Question

If the relation $R$ in the set $A$ of points in a plane given by $R=\{(P,Q):$ distance of the point $P$ from the origin is same as the distance of the point $Q$ from the origin $\}$ is an equivalence relation, then the set of all points related to a point $P\ne (0,0)$ is the

• A. circle
• B. ellipse
• C. parabola
• D. hyperbola

Answer 1

Answer: (A)

Here, $R=\{(P,Q)$ : distance of point $P$ from the origin is same as the distance of point $Q$ from the origin . Clearly, $(P,P)\in R$, since the distance of point $P$ from the origin is always the same as the distance of the same point $P$ from the origin.
Therefore, $R$ is reflexive.
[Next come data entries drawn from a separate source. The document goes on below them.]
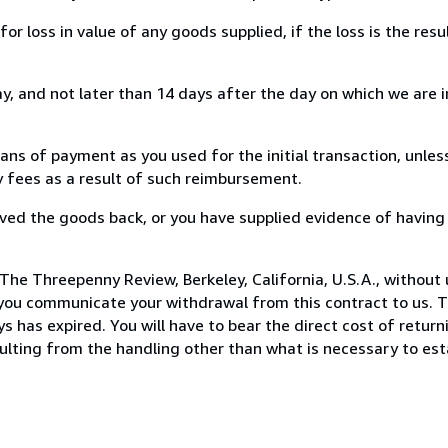
loss in value of any goods supplied, if the loss is the resu
, and not later than 14 days after the day on which we are 
s of payment as you used for the initial transaction, unles
ny fees as a result of such reimbursement.
ed the goods back, or you have supplied evidence of having
The Threepenny Review, Berkeley, California, U.S.A., without
you communicate your withdrawal from this contract to us. T
 has expired. You will have to bear the direct cost of return
sulting from the handling other than what is necessary to est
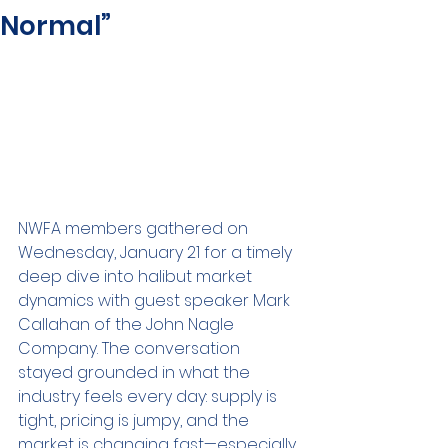
Normal”
NWFA members gathered on 
Wednesday, January 21 for a timely 
deep dive into halibut market 
dynamics with guest speaker Mark 
Callahan of the John Nagle 
Company. The conversation 
stayed grounded in what the 
industry feels every day: supply is 
tight, pricing is jumpy, and the 
market is changing fast—especially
Now, let $(P,Q)\in R$.
$\Rightarrow$ The distance of point $P$ from the origin is same as the distance of point $Q$ from the origin.
$\Rightarrow$ The distance of point $Q$ from the origin is same as the distance of point $P$ from the origin.
$\Rightarrow (Q,P)\in R$
Therefore, $R$ is symmetric.
Now, let $(P,Q),(Q,S)\in R$
The distance of points $P$ and $Q$ from the origin is same and also the distance of points $Q$ and $S$ from the origin is same.
$\Rightarrow$ The distance of points $P$ and $S$ from the origin is same.
$\Rightarrow (P,S)\in R$
Therefore, $R$ is transitive. Hence, $R$ is an equivalence relation (which is already given). The set of all points related to $P\ne (0,0)$ will be those points whose distance from the origin is the same as the distance of point $P$ from the origin.
In other words, if $O(0,0)$ is the origin and $OP=k$, then the set of all points related to $P$ is the set of those points which are at a distance of $k$ from the origin.
Hence, this set of points forms a circle with the centre as the origin and this circle passes through point $P$.